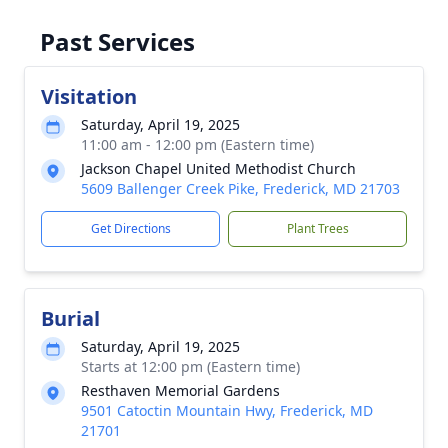
Past Services
Visitation
Saturday, April 19, 2025
11:00 am - 12:00 pm (Eastern time)
Jackson Chapel United Methodist Church
5609 Ballenger Creek Pike, Frederick, MD 21703
Get Directions
Plant Trees
Burial
Saturday, April 19, 2025
Starts at 12:00 pm (Eastern time)
Resthaven Memorial Gardens
9501 Catoctin Mountain Hwy, Frederick, MD
21701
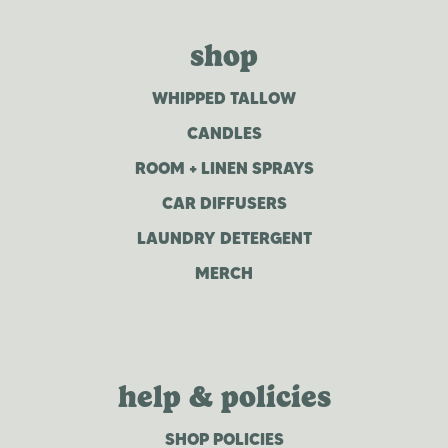
shop
WHIPPED TALLOW
CANDLES
ROOM + LINEN SPRAYS
CAR DIFFUSERS
LAUNDRY DETERGENT
MERCH
help & policies
SHOP POLICIES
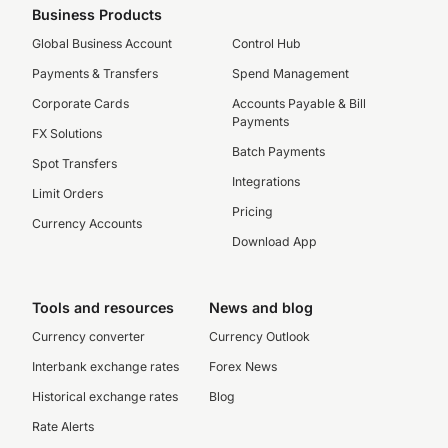
Business Products
Global Business Account
Control Hub
Payments & Transfers
Spend Management
Corporate Cards
Accounts Payable & Bill
Payments
FX Solutions
Batch Payments
Spot Transfers
Integrations
Limit Orders
Pricing
Currency Accounts
Download App
Tools and resources
News and blog
Currency converter
Currency Outlook
Interbank exchange rates
Forex News
Historical exchange rates
Blog
Rate Alerts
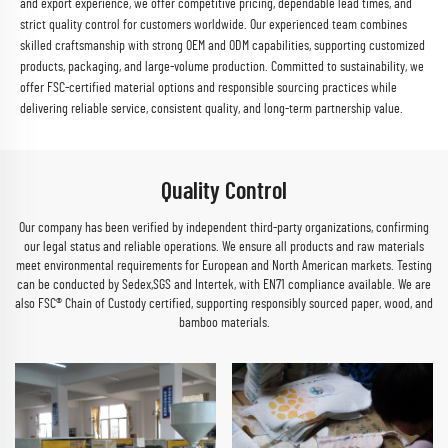
and export experience, we offer competitive pricing, dependable lead times, and
strict quality control for customers worldwide. Our experienced team combines
skilled craftsmanship with strong OEM and ODM capabilities, supporting customized
products, packaging, and large-volume production. Committed to sustainability, we
offer FSC-certified material options and responsible sourcing practices while
delivering reliable service, consistent quality, and long-term partnership value.
Quality Control
Our company has been verified by independent third-party organizations, confirming
our legal status and reliable operations. We ensure all products and raw materials
meet environmental requirements for European and North American markets. Testing
can be conducted by Sedex,SGS and Intertek, with EN71 compliance available. We are
also FSC® Chain of Custody certified, supporting responsibly sourced paper, wood, and
bamboo materials.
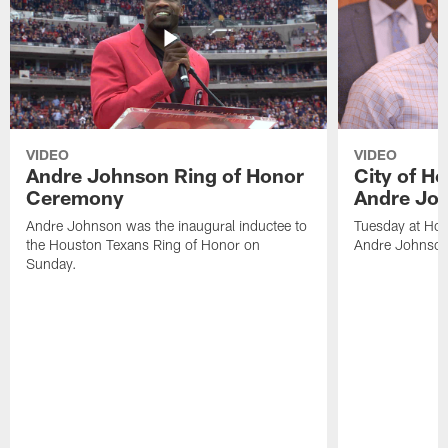
VIDEO
VIDEO
Andre Johnson Ring of Honor
City of H
Ceremony
Andre Jo
Andre Johnson was the inaugural inductee to
Tuesday at Hou
the Houston Texans Ring of Honor on
Andre Johnson
Sunday.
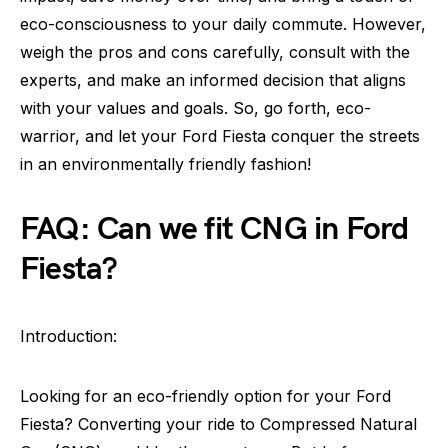
eco-consciousness to your daily commute. However,
weigh the pros and cons carefully, consult with the
experts, and make an informed decision that aligns
with your values and goals. So, go forth, eco-
warrior, and let your Ford Fiesta conquer the streets
in an environmentally friendly fashion!
FAQ: Can we fit CNG in Ford
Fiesta?
Introduction:
Looking for an eco-friendly option for your Ford
Fiesta? Converting your ride to Compressed Natural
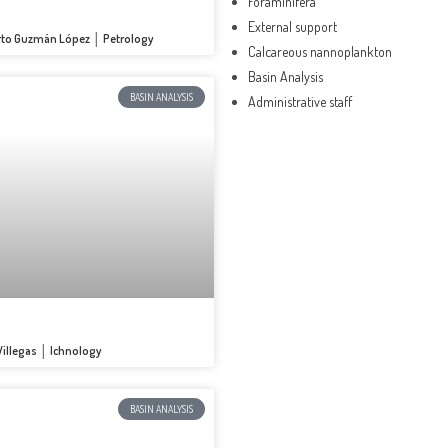
Foraminifera
External support
erto Guzmán López │ Petrology
Calcareous nannoplankton
Basin Analysis
BASIN ANALYSIS
Administrative staff
 Villegas │ Ichnology
BASIN ANALYSIS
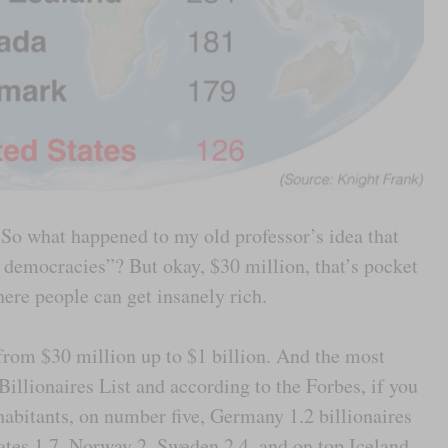
So what happened to my old professor’s idea that
l democracies”? But okay, $30 million, that’s pocket
ere people can get insanely rich.
p from $30 million up to $1 billion. And the most
 Billionaires List and according to the Forbes, if you
nhabitants, on number five, Germany 1.2 billionaires
tates 1.7, Norway 2, Sweden 2.4, and on top Iceland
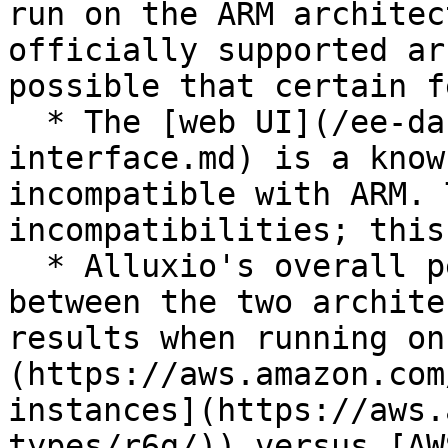
run on the ARM architec
officially supported ar
possible that certain f
  * The [web UI](/ee-da-en/da-2.10/operations/web-
interface.md) is a know
incompatible with ARM. 
incompatibilities; this
  * Alluxio's overall performance is similar 
between the two archite
results when running on
(https://aws.amazon.com
instances](https://aws.
types/r6g/)) versus [AW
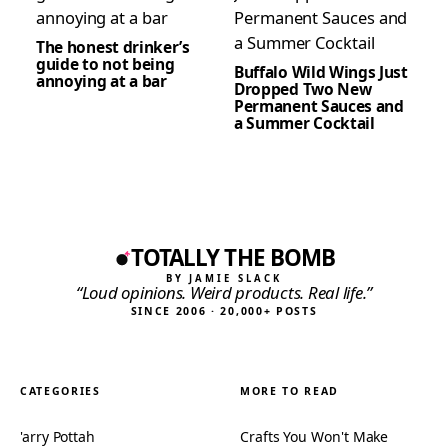
The honest drinker’s
guide to not being
Buffalo Wild Wings Just
annoying at a bar
Dropped Two New
Permanent Sauces and
a Summer Cocktail
TOTALLY THE BOMB
BY JAMIE SLACK
“Loud opinions. Weird products. Real life.”
SINCE 2006 · 20,000+ POSTS
CATEGORIES
MORE TO READ
'arry Pottah
Crafts You Won't Make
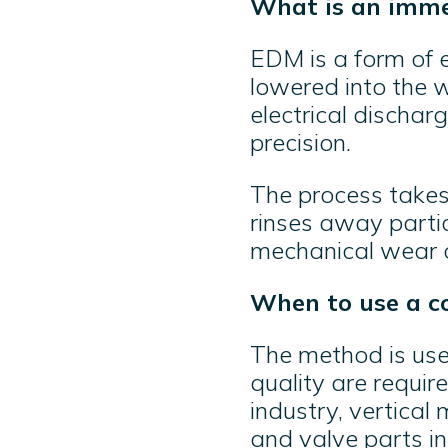
What is an imme
EDM is a form of 
lowered into the w
electrical dischar
precision.
The process takes 
rinses away partic
mechanical wear o
When to use a c
The method is use
quality are require
industry, vertical
and valve parts in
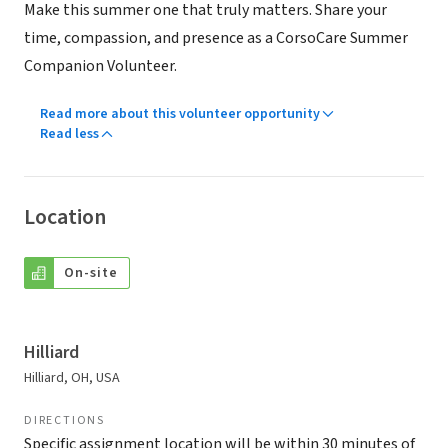
Make this summer one that truly matters. Share your
time, compassion, and presence as a CorsoCare Summer
Companion Volunteer.
Read more about this volunteer opportunity
Read less
Location
On-site
Hilliard
Hilliard, OH, USA
DIRECTIONS
Specific assignment location will be within 30 minutes of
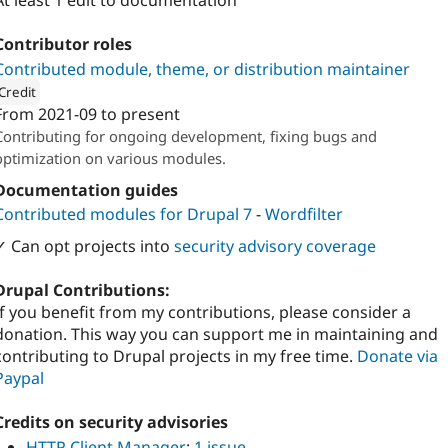
At least 1 edit to documentation
Contributor roles
Contributed module, theme, or distribution maintainer
Credit
From
2021-09
to present
ion: 
OpenCampus GmbH
Contributing for ongoing development, fixing bugs and
optimization on various modules.
Documentation guides
Contributed modules for Drupal 7
-
Wordfilter
✓ Can opt projects into
security advisory coverage
Drupal Contributions:
If you benefit from my contributions, please consider a
donation. This way you can support me in maintaining and
contributing to Drupal projects in my free time.
Donate via
Paypal
Credits on security advisories
HTTP Client Manager
:
1 issue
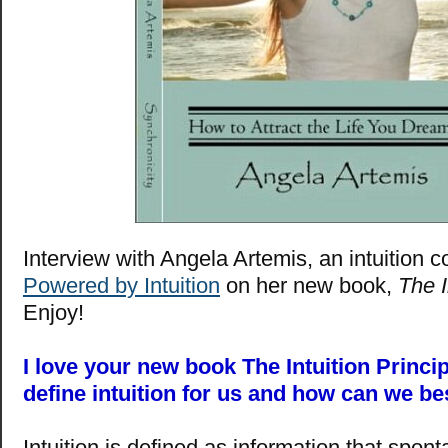
Interview with Angela Artemis, an intuition 
Powered by Intuition
on her new book,
The I
Enjoy!
I love your new book The Intuition Princi
define intuition for us and how can we bes
Intuition is defined as information that spo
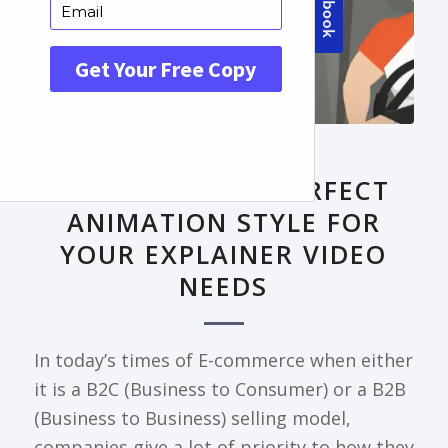
FRONTPAGE ARTICLE
DECODING THE PERFECT
ANIMATION STYLE FOR
YOUR EXPLAINER VIDEO
NEEDS
In today’s times of E-commerce when either
it is a B2C (Business to Consumer) or a B2B
(Business to Business) selling model,
companies give a lot of priority to how they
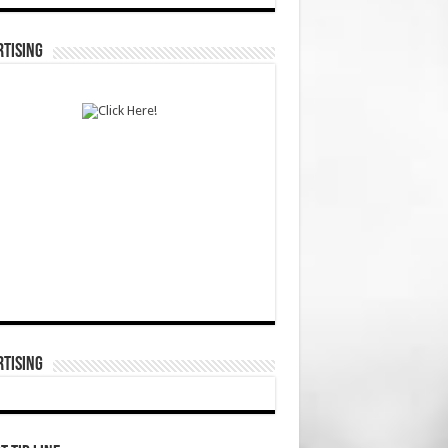
TISING
TISING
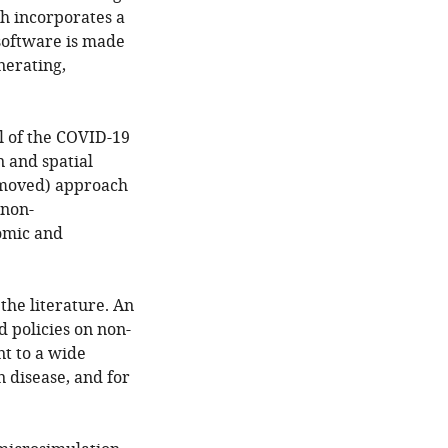
h incorporates a
software is made
nerating,
el of the COVID-19
 and spatial
emoved) approach
 non-
omic and
he literature. An
d policies on non-
nt to a wide
n disease, and for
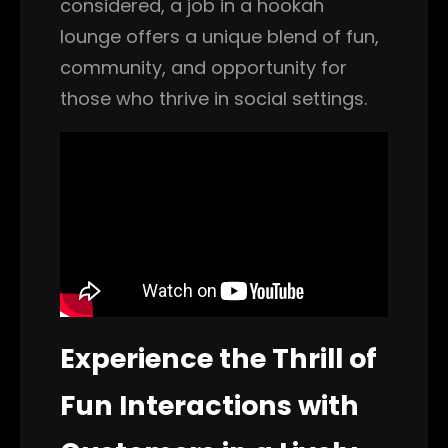
considered, a job in a hookah
lounge offers a unique blend of fun,
community, and opportunity for
those who thrive in social settings.
Experience the Thrill of
Fun Interactions with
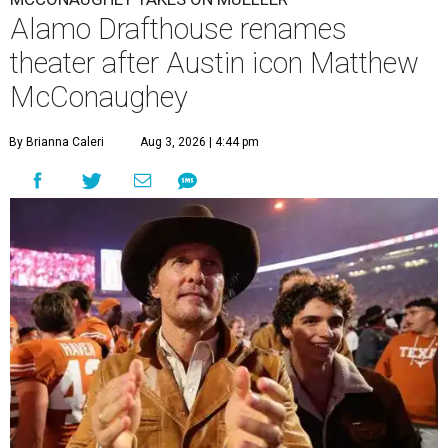
Alamo Drafthouse renames
theater after Austin icon Matthew
McConaughey
By Brianna Caleri
Aug 3, 2026 | 4:44 pm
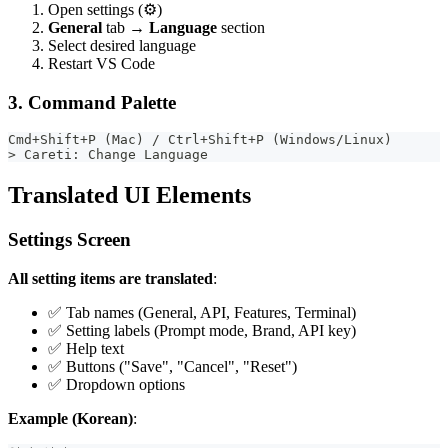
Open settings (⚙️)
General
tab →
Language
section
Select desired language
Restart VS Code
3. Command Palette
Cmd+Shift+P (Mac) / Ctrl+Shift+P (Windows/Linux)
> Careti: Change Language
Translated UI Elements
Settings Screen
All setting items are translated
:
✅ Tab names (General, API, Features, Terminal)
✅ Setting labels (Prompt mode, Brand, API key)
✅ Help text
✅ Buttons ("Save", "Cancel", "Reset")
✅ Dropdown options
Example (Korean)
:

Task
Copy all lines of the records that have the string "Currency" in them.

Solution to this task
Currency Accounts
Currency converter
Currency Outlook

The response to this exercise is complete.